Hilda Hilst: A Poetisa Brasileira
Hilda Hilst (1930-2004) foi uma renomada escritora brasileira, reconhecida por sua contribuição como poetisa, cronista, dramaturga e ficcionista. Integrante da chamada “Geração de 45”, Hilst buscou a reabilitação de regras mais rígidas para a composição do verso, consolidando-se como uma das maiores escritoras do século XX.
Infância e Juventude
Hilda de Almeida Prado Hilst nasceu em Jaú, São Paulo, no dia 21 de abril de 1930. Filha de Apolônio de Almeida Prado Hilst, fazendeiro de café e jornalista, e de Bedecilda Vaz Cardoso, uma imigrante portuguesa, Hilda teve uma infância marcada pela separação dos pais em 1932, levando-a a se mudar com a mãe para Santos e, posteriormente, para São Paulo. Cursou o primário e o ginasial no internato do Colégio Santa Marcelina, e concluiu o secundário no Instituto Presbiteriano Mackenzie em 1947. Em 1948, ingressou na Faculdade de Direito da Universidade de São Paulo.
Carreira Literária
Hilda Hilst iniciou sua carreira literária com o livro de poesias “Presságio” (1950). No ano seguinte, lançou “Balada de Alzira” e, em 1952, concluiu seu curso de Direito. A partir de 1954, dedicou-se exclusivamente à literatura, publicando obras como “Balada do Festival” (1955) e “Ode Fragmentária” (1961).
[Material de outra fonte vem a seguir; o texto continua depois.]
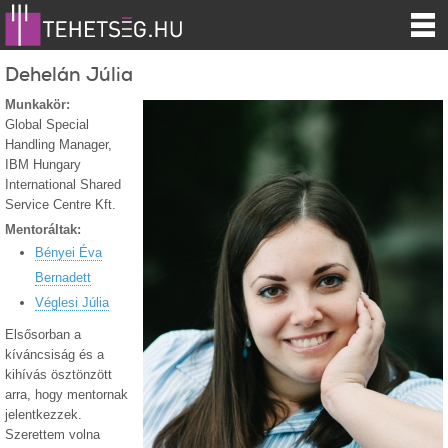
Dehelán Júlia
Munkakör:
Global Special
Handling Manager,
IBM Hungary
International Shared
Service Centre Kft.
Mentoráltak:
Bényei Éva
Bernadett
Véglesi Júlia
Elsősorban a
kíváncsiság és a
kihívás ösztönzött
arra, hogy mentornak
jelentkezzek.
Szerettem volna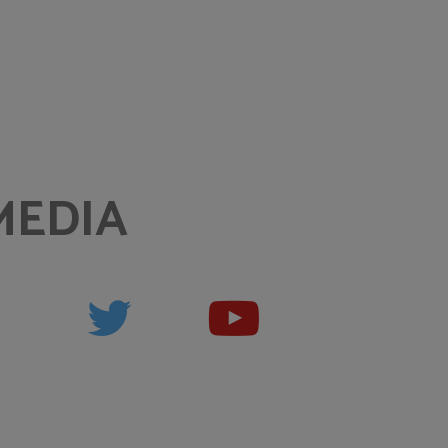
MEDIA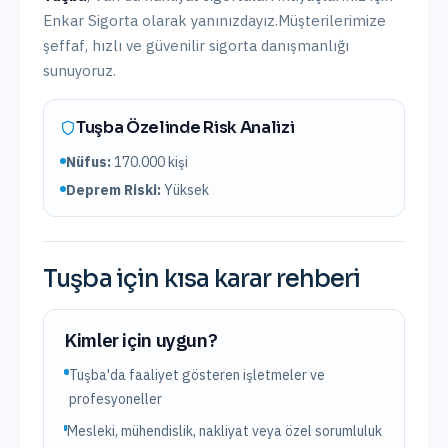
Enkar Sigorta olarak yanınızdayız.
Müşterilerimize
şeffaf, hızlı ve güvenilir sigorta danışmanlığı
sunuyoruz.
Tuşba
Özelinde Risk Analizi
Nüfus:
170.000
kişi
Deprem Riski:
Yüksek
Tuşba
için kısa karar rehberi
Kimler için uygun?
Tuşba'da faaliyet gösteren işletmeler ve
profesyoneller
Mesleki, mühendislik, nakliyat veya özel sorumluluk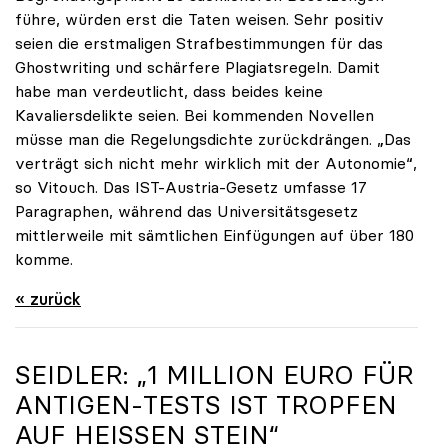
führe, würden erst die Taten weisen. Sehr positiv
seien die erstmaligen Strafbestimmungen für das
Ghostwriting und schärfere Plagiatsregeln. Damit
habe man verdeutlicht, dass beides keine
Kavaliersdelikte seien. Bei kommenden Novellen
müsse man die Regelungsdichte zurückdrängen. „Das
verträgt sich nicht mehr wirklich mit der Autonomie“,
so Vitouch. Das IST-Austria-Gesetz umfasse 17
Paragraphen, während das Universitätsgesetz
mittlerweile mit sämtlichen Einfügungen auf über 180
komme.
« zurück
SEIDLER: „1 MILLION EURO FÜR
ANTIGEN-TESTS IST TROPFEN
AUF HEISSEN STEIN“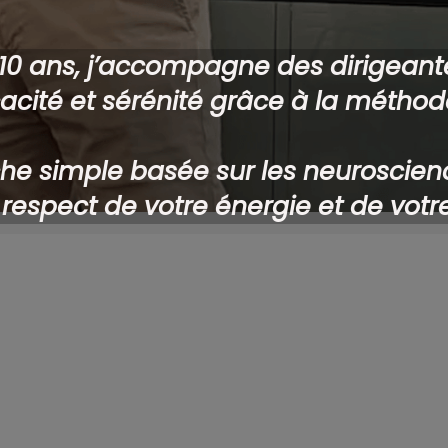
 10 ans, j’accompagne des dirigeante
icacité et sérénité grâce à la métho
he simple basée sur les neuroscienc
 respect de votre énergie et de votr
Após a morte de seu pai em 1966, Hilda mudou-se para Campinas, onde estabeleceu a “Casa do Sol”, um espaço que se tornou um ponto de encontro para amigos e intelectuais. Em 1968, casou-se com Dante Casarini e escreveu peças teatrais como “O Visitante” e “Novo Sistema”. Em 1970, lançou sua primeira obra de ficção, “Fluxo Floema”, e, em 1982, escreveu “Senhora D”, que seria adaptada para o teatro.
Hilda anunciou sua adesão à literatura pornográfica com “O Caderno Rosa de Lori Lamby” (1990) e publicou obras como “Bufólicas” (1992), que apresentavam poesias satíricas.
Características Literárias
Hilda Hilst era uma escritora culta e de personalidade marcante, desafiando os costumes da época. Integrante da “Geração de 45”, ela rejeitou o prosaico e o supérfluo, buscando uma poesia que abordava temas como solidão, morte, amor, loucura, misticismo e erotismo. Seus textos, enigmáticos e instigantes, surpreendem os leitores e rompem com os padrões da literatura clássica.
Legado
Hilda Hilst faleceu em Campinas, São Paulo, no dia 4 de fevereiro de 2004, deixando um legado literário indelével que continua a influenciar escritores e leitores até hoje.
Principais Obras
- Presságios (1950)
- Balada de Alzira (1951)
- Balada do Festival (1955)
- Roteiro do Silêncio (1959)
- Trovas de Muito Amor para um Amado Senhor (1959)
- Ode Fragmentária (1961)
- Sete Cantos do Poeta para o Anjo (1962)
- Fluxo – Floema (1970)
- Júbilo, Memória, Noviciado da Paixão (1974)
- Ficções (1977)
- Tu Não Te Moves de Ti (1980)
- Da Morte, Odes Mínimas (1980)
- Cantares de Perda e Predileções (1980)
- A Obscena Senhora D (1982)
- Poemas Malditos, Gozos e Devotos (1984)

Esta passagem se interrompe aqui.